To paraphrase Daniel Patrick Moynihan, we have defined extravagance up. It's admirable that our leaders want to be frugal with the taxpayer's money and recoup the six- and seven-figure bonuses paid to these financial alchemists, but let's pause for a moment and look what the taxpayers themselves have been buying with money not rendered unto Uncle Sam.
Million dollar McMansions. $175 sneakers. Super Sweet 16 parties. Bridezilla weddings. Massive high definition television sets. $6,000 boob jobs. Handheld electronic devices that enable 24-hour-a-day twittering. $17 cosmopolitans. $350 tickets to a baseball game.
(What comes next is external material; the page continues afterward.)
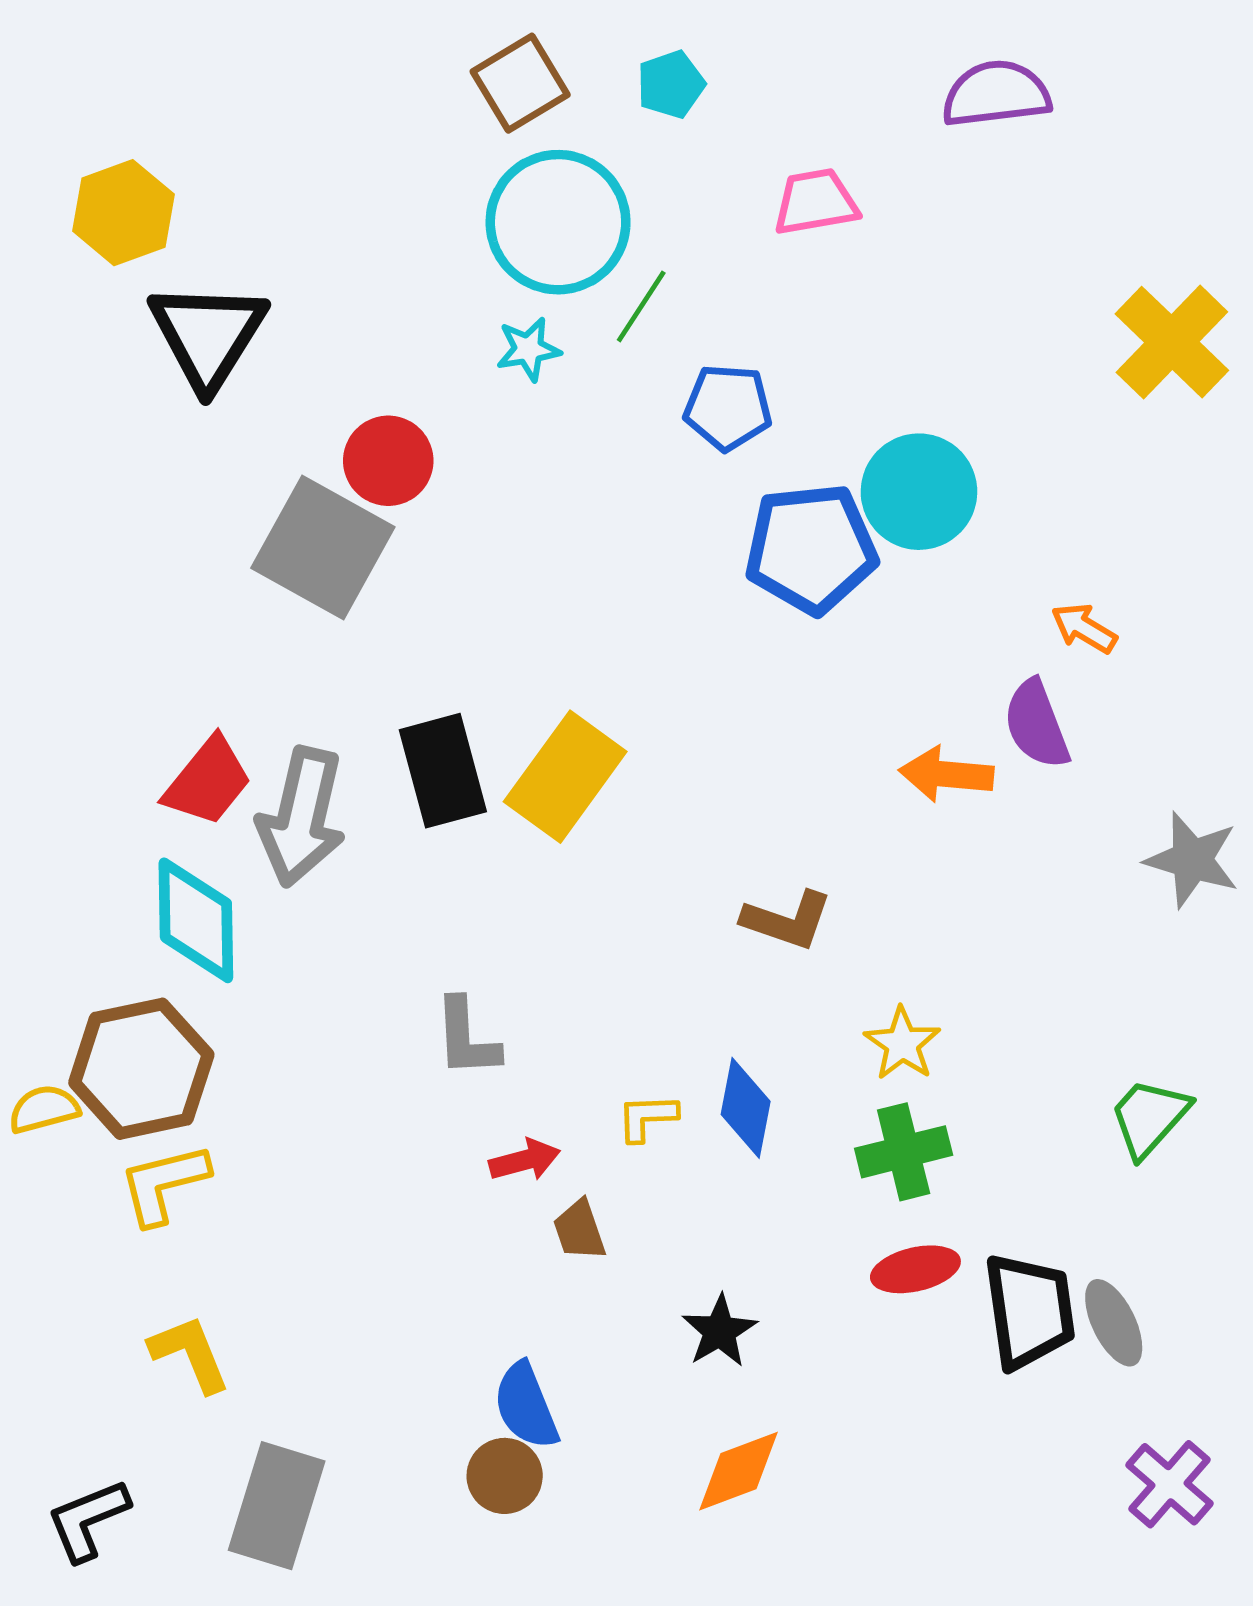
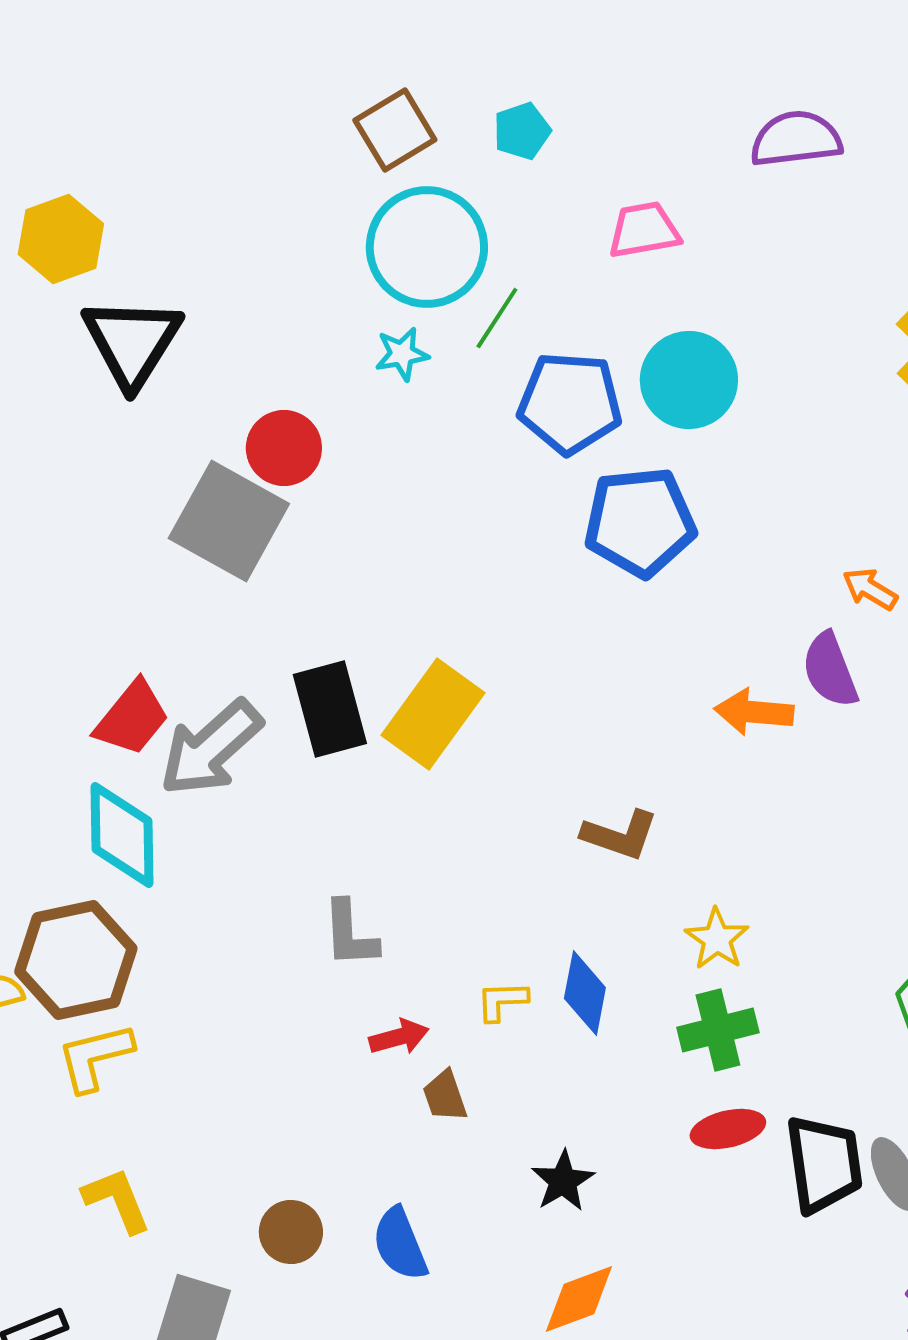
blue pentagon: (728, 407) -> (570, 403), size x1.4
cyan circle: (919, 492) -> (689, 380), moved
gray arrow: (302, 817) -> (211, 748), turned 35
brown circle: (505, 1476) -> (291, 1232), moved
Blackberries for pre-teens that are used to send hundreds of messages every month that read in their entirety "LOL," "OMG" and "WTF." Humongous SUVs for people incompetent to park them in fewer than three spaces.
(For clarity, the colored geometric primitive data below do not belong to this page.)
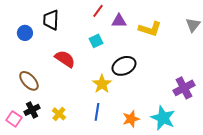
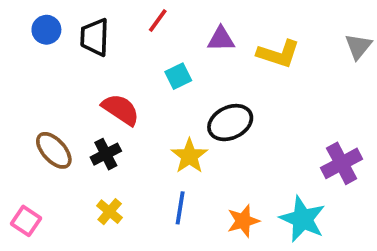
red line: (98, 11) -> (158, 20), moved
blue circle: (25, 33) -> (46, 30), moved
black cross: (32, 110) -> (106, 154), moved

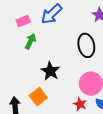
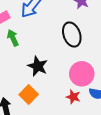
green arrow: (30, 41) -> (13, 38), turned -42

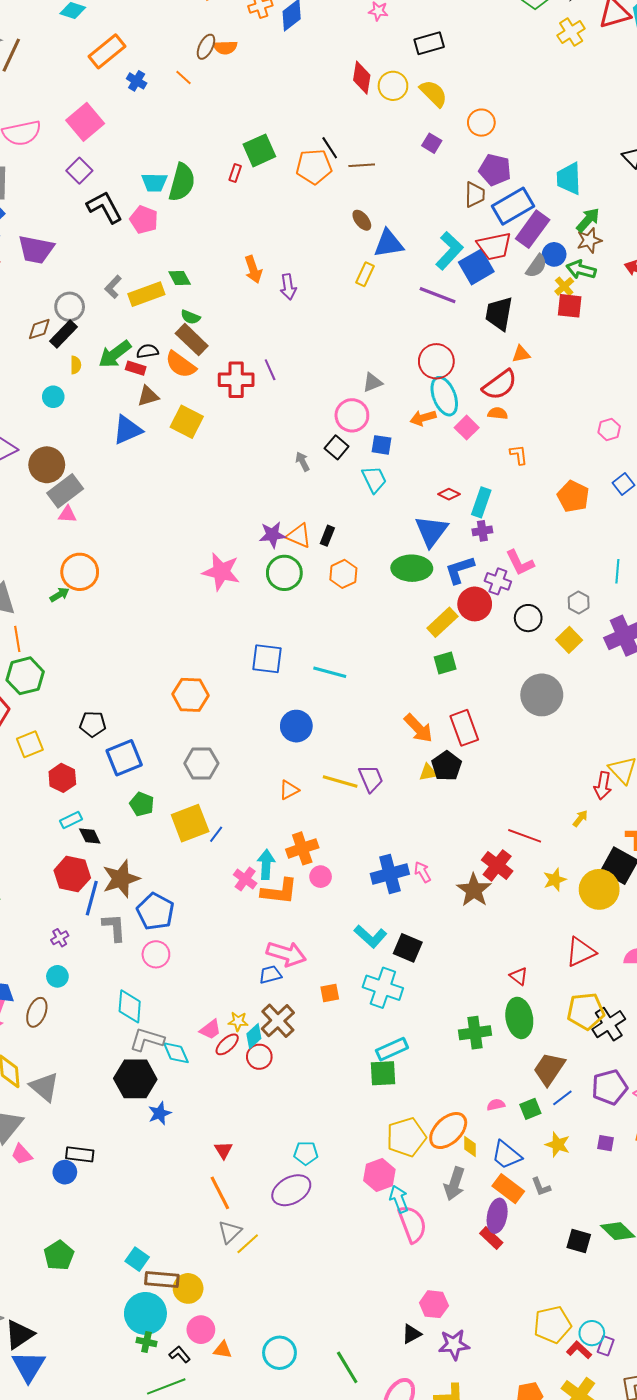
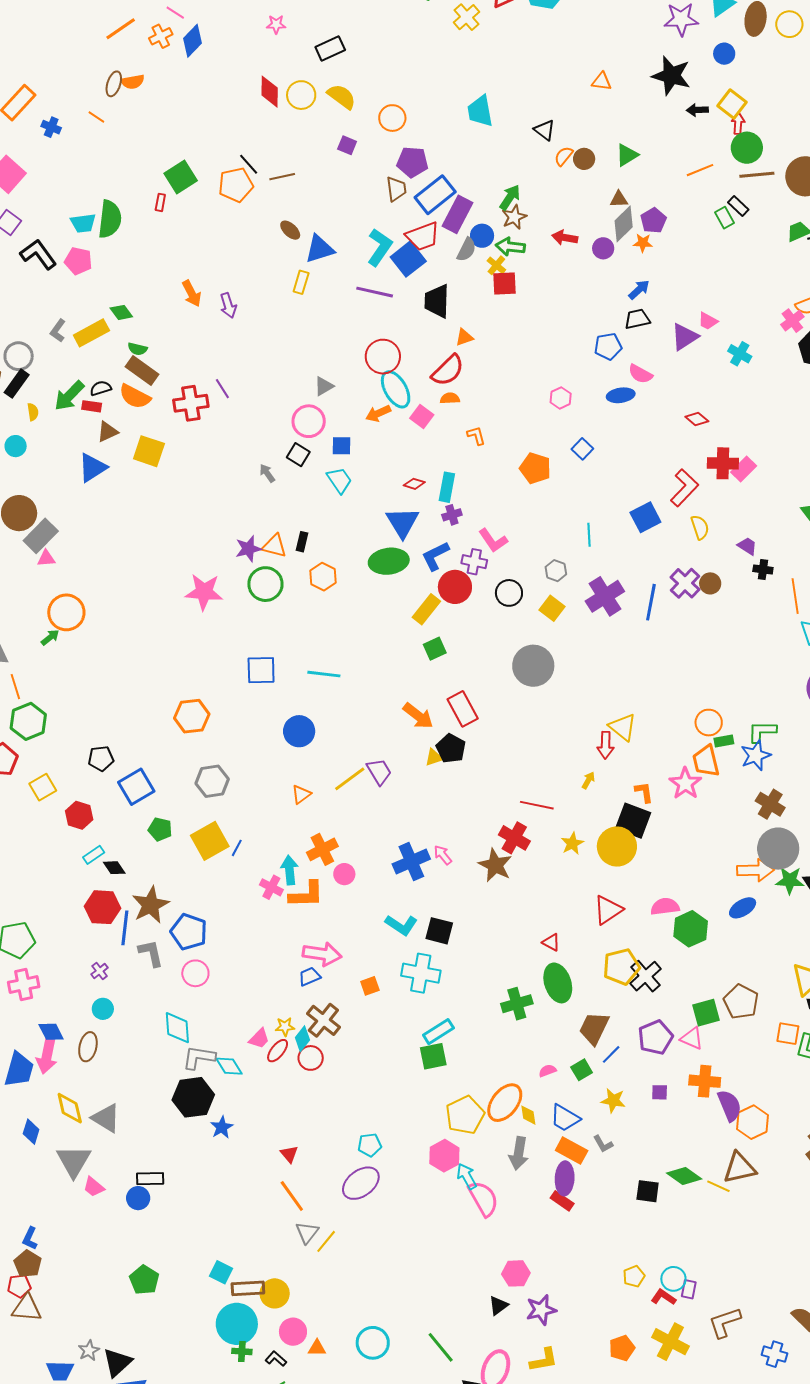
cyan trapezoid: (569, 179) -> (480, 111), moved
yellow line: (340, 782) -> (350, 779), turned -44
yellow pentagon: (552, 1325) -> (634, 1276), size x0.6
Not too long ago we all got a pretty good wake-up call when we saw how much Dennis Kozlowski at Tyco and Bernie Ebbers at WorldCom and Ken Lay at Enron were scarfing down. There was a lot of talk about limiting executive compensation, but we let that fever pass. Instead, the payments floated up, dragging the compensation scales behind. So now we see Dick Fuld making hundreds of millions and John Thain redecorating , and the financial grunts getting multimillions, and the vast majority of us plebes getting the bread and circuses of our day, like cheap electronics and up-to-the-minute accounts of the peregrinations of pantyless pop stars.
Feeling angry about the AIG bonuses? Right on! But why stop there?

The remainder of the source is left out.